衆院選で自民党が圧勝し単独で3分の2超の議席を獲得したことに中国は衝撃を受けている。中国からすれば日本は、圧力をかければ揺らぐ国だった。自国の軍備増強を棚に上げ、日本の外交姿勢の変化や防衛力強化の動きを「軍国主義」や「再軍事化」と批判。国内や国際社会に向けて、日本への誤った印象を植え付けようとしている。(宮沢玲衣)
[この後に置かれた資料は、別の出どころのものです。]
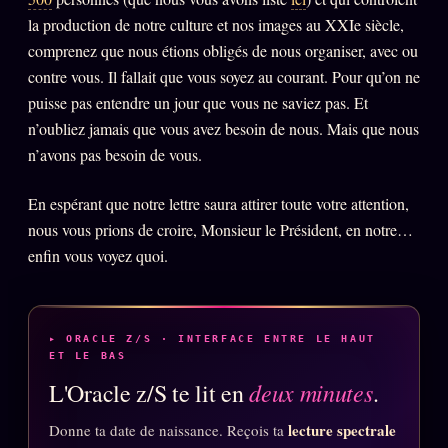
la production de notre culture et nos images au XXIe siècle,
comprenez que nous étions obligés de nous organiser, avec ou
contre vous. Il fallait que vous soyez au courant. Pour qu’on ne
puisse pas entendre un jour que vous ne saviez pas. Et
n’oubliez jamais que vous avez besoin de nous. Mais que nous
n’avons pas besoin de vous.
En espérant que notre lettre saura attirer toute votre attention,
nous vous prions de croire, Monsieur le Président, en notre…
enfin vous voyez quoi.
▸ ORACLE Z/S · INTERFACE ENTRE LE HAUT
ET LE BAS
deux minutes
L'Oracle z/S te lit en
.
lecture spectrale
Donne ta date de naissance. Reçois ta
中国国防部の報道官は10日、記者会見で「日本は再軍事化を、虚偽の法治で取り繕っている」と主張。王毅共産党政治局員兼外相は14日、ミュンヘン安全保障会議で「軍国主義の亡霊が徘徊(はいかい)している」と訴えた。外交的に日本を孤立させ、欧州などに接近し、影響力を高めるためのプロパガンダだ。
米ニューヨークの国連本部で先月26日に開かれた安全保障理事会の会合で、中国の孫磊国連次席大使は「日本は国際秩序の破壊者になっている」と発言。歴史を反省し、中国と国際社会の信頼を得る行動をすべきだと強調した。
中国は、憲法改正や防衛費の増額への動きを「再軍事化」の主張の根拠とする。軍国主義の定義は「軍事力の強化が国民生活の中で最高の地位を占め、政治・経済・文化・教育などすべての生活領域をこれに従属させようとする思想や社会体制」(小学館/デジタル大辞泉)だ。これに従えば、中国の体制こそが軍国主義だ。
衆院選前には中道改革連合が与党にもなり得るとし、高市早苗首相が選挙戦の結果を受けて辞任するとの可能性を伝える中国メディアもあった。中国から日本への渡航制限や日本水産物の禁輸などの制裁措置が効力を発揮し、選挙結果に大きく影響を与えると考えていたからだ。
結果は国民の信任を得た高市氏率いる自民が圧勝した。中国にとっては大誤算だ。中国の高圧的な姿勢が日本国民の投票行動に影響を及ぼすことはなかったようだ。一党独裁体制の中国では国民の参政権は限定的で、個人の考えや感情は軽視されがちだ。民主主義国の政治に国民個人の考えが反映されることを本当の意味で理解できていないのだろう。
日本の毅然(きぜん)とした対応を受けて、中国の反応にも変化が見られる。水産庁は今月12日、長崎県五島市女島沖の日本の排他的経済水域(EEZ)で中国漁船を拿捕(だほ)し、中国籍船長を漁業主権法違反容疑で現行犯逮捕した。中国外務省はこれに対し冷静なコメントを行うに留(とど)め、対日批判や抗議はなかった。2010年の中国漁船と海上保安庁の巡視船との衝突事件では、両国関係が冷却し、中国はレアアース(希土類)の対日輸出規制に踏み切るなど強硬的だった過去があるだけに、今回は拍子抜けするほどに「普通の反応」だった。
高市氏は今回の選挙で圧倒的な国民の支持があることを国内外に示した。中国も今までの高圧的なやり方は通じないとみて、外交姿勢に変化を起こす可能性がある。
中国の外交姿勢の変化の一因として、中国経済の悪化が背景にある。中国国民にとって、中国共産党統治の正当性を担保していたのは経済成長だった。中国は統計上、成長を続けているものの、実質的な経済は衰退していると言われており、「戦狼外交」を始めた当初のような体力はない。日米が積極的に台湾を支援する構図に強い警戒感を抱いても、ここで中国が日本製品不買運動や反日感情を極端にあおり、日系企業の「脱中国化」を進めてしまえば雇用や経済への損失が大きくなるだけだ。
共産党政権が続く限り、今後の中国の対外姿勢が軟化したとしても、世界の覇権を狙う野心に変化はない。日本人は中国の外交姿勢が変化したとしても惑わされてはならない。